Strengths and limitations: The strengths of this study are that for the first time, to our knowledge, the study demonstrates the U-shape association between PHC and hospital care. The methodological limitations of previous studies have been overcome by using quadratic regression models and examining routinely collected large scale service data. The spline quadratic model fits the aggregate data better than the simple quadratic model, but does so at the expense of robustness and parsimony. The spline regression model provides the advantage that, being more sensitive to the data, it is more useful when deriving vertex values. On the other hand, the simple quadratic model is more robust and more readily interpretable, making it useful for comparisons within a family of U-curves. There are also a number of limitations. Firstly, the strength of the evidence is limited by the reliability of clinic and hospital data. There is an ongoing program of consolidation and validation to maintain the quality of HRN, with the accuracy of patient demographic information in public hospital records recently reported as around 95%
. There have also been clinical audits, which have confirmed the quality of data collections
[19, 36]. Deterministic linkage is simple but considered a more reliable linkage strategy, when coding errors of HRN are minimal
. Secondly, this study did not control individual level variations and potential confounders such as types of PHC, professions of PHC providers and distance to hospital. More research is needed to further explore this topic. Multilevel analysis and multivariate adaptive regression splines may be a useful tool
. Thirdly, the study did not include people who were not recorded with either a clinic visit or hospitalisation during the study period, however the total study population was similar to the Indigenous resident population in the selected remote areas
. Additionally, PHC data were incomplete due to high population mobility, unclear clinic catchments and the availability of alternate non-DOH PHC services.
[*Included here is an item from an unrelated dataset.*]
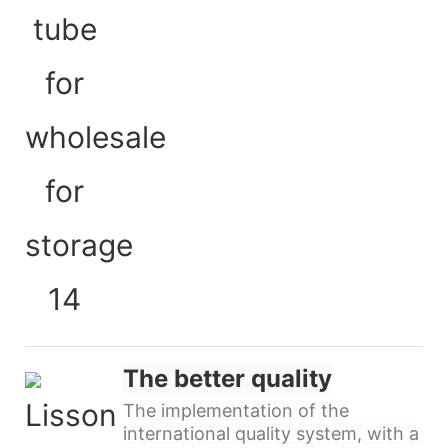
The better quality
The implementation of the
international quality system, with a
While this incompleteness may lead to an underestimate of the optimal number PHC services for the population, it is unlikely to change the general pattern of the U-curve association between PHC and hospitalisations. Finally, this study is neither longitudinal nor experimental, which limits the extent to which a causal relation can be drawn and generalised. Continued recording of clinical events and the maintenance of clinical quality audits will facilitate the opportunity for longitudinal and experimental studies for this topic in the future.